By Mark McGranaghan, Electric Power Research Institute
Ask people what drives effective research and development (R&D), and you can expect answers such as “vision” and “funding” and “commitment for the long haul.” Ask us at the Electric Power Research Institute (EPRI), and we include “collaboration.” It is from our collaborative R&D model that we draw our vision for what is needed, the funding to get us there, and a shared commitment for the long haul.
Our collaborative model brings together perspectives from utilities, regulators, advocacy groups and other stakeholders to drive an R&D portfolio that helps meet the needs of the electricity sector and society.
As we look ahead to the long haul, we have established three broad goals for our power delivery research programs. First, increase research collaboration within the industry. The broader the participation in defining and coordinating the research agenda, the greater the value that can be achieved with the collaborative model.
Second, expand coordination and participation with industry organizations. By working closely with regulatory agencies, technical and business associations and other research organizations, EPRI can better align research programs with industry priorities better. This also can provide additional technical assessment and validation of research results.
Third, increase international participation and coordination. Power system problems and issues are similar throughout the world. Broadening international engagement brings the potential to increase the value and return our members realize from R&D funding.
During the past few years, our industry has changed rapidly as new technologies were introduced. There is much enthusiasm for a smart grid, and we expect its role in the industry will only grow. The opportunities presented by smart grid technologies–customer participation and managing renewables, for example–also bring challenges that must be addressed in a collaborative manner. Smart grid road maps and demonstration projects will help the industry bring new technologies and processes to the market and ensure that customer benefits are realized.
Even as we transform grid technology we must focus on maintaining the infrastructure and extending the life of major assets. We see significant opportunities to develop equipment diagnostic processes, to apply sensors to alert utilities to asset problems before they fail, and to develop risk assessment processes to identify the areas that need timely attention. Combined, such solutions can help defer capital investments.
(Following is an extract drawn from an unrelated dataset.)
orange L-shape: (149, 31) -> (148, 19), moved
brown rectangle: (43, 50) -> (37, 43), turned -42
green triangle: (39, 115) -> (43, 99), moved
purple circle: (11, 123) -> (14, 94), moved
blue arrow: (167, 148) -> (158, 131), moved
New technologies are important to the industry’s future in many ways. Developing solutions include topics from asset management to energy consumption. For example, we are working on a transmission line robot that offers the potential to traverse transmission lines several times a year using inspection technologies to identify high-risk vegetation and right-of-way encroachment and to assess component condition. A solid-state transformer offers a fluid- and gas-free device bringing the potential to improve overall system efficiency compared with conventional distribution transformers. Smart inverters could provide optimized volt/VAR support when implemented with grid-tied solar photovoltaic technology and battery storage systems. Smart appliances offer consumers a tool to manage their energy use.
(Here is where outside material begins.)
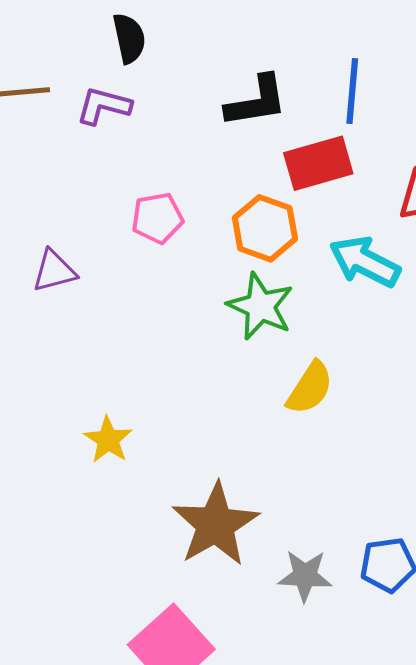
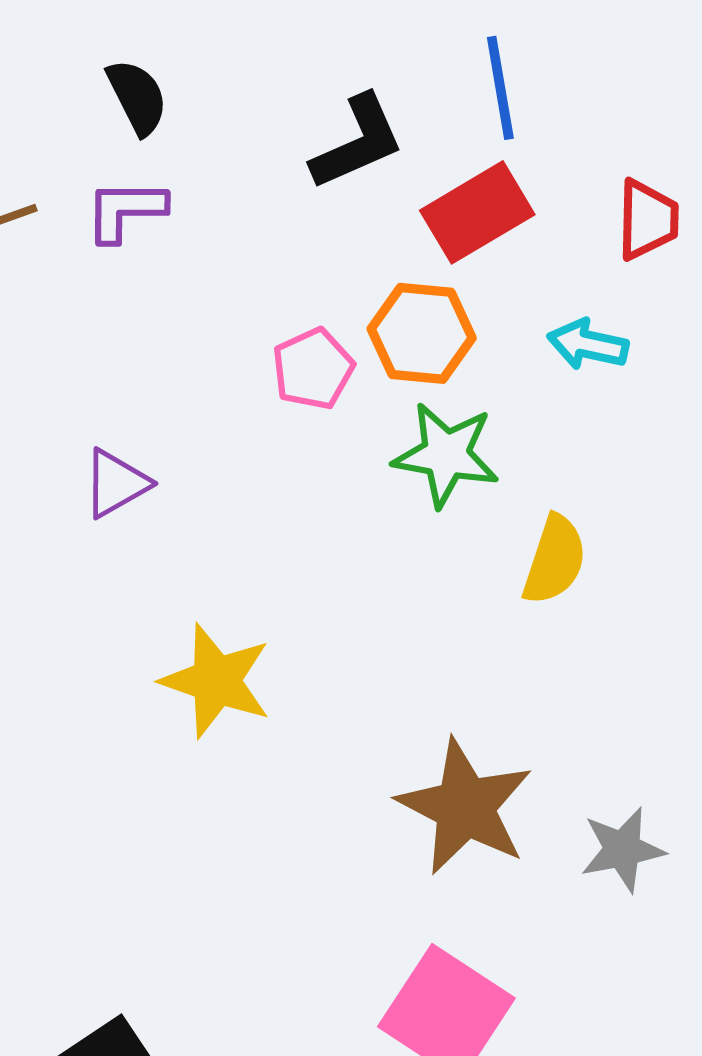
pink pentagon: (157, 218) -> (313, 369), moved
cyan arrow: (365, 262) -> (588, 344), size x0.7
yellow star: (108, 440) -> (216, 681), moved, size x1.5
There are tremendous opportunities ahead for the electricity industry. Research can serve as a major driving force in the industry’s progress. Beyond that, effective technology transfer can provide utilities a better foundation for adopting new technologies and processes that eventually can lead to greater reliability, efficiency, affordability and overall customer satisfaction.
In all of this work, research drives the industry forward. To drive the research, vision, funding and commitment are essential. From where EPRI stands, collaboration is the key.
Mark McGranaghan is vice president of power delivery and utilization at EPRI.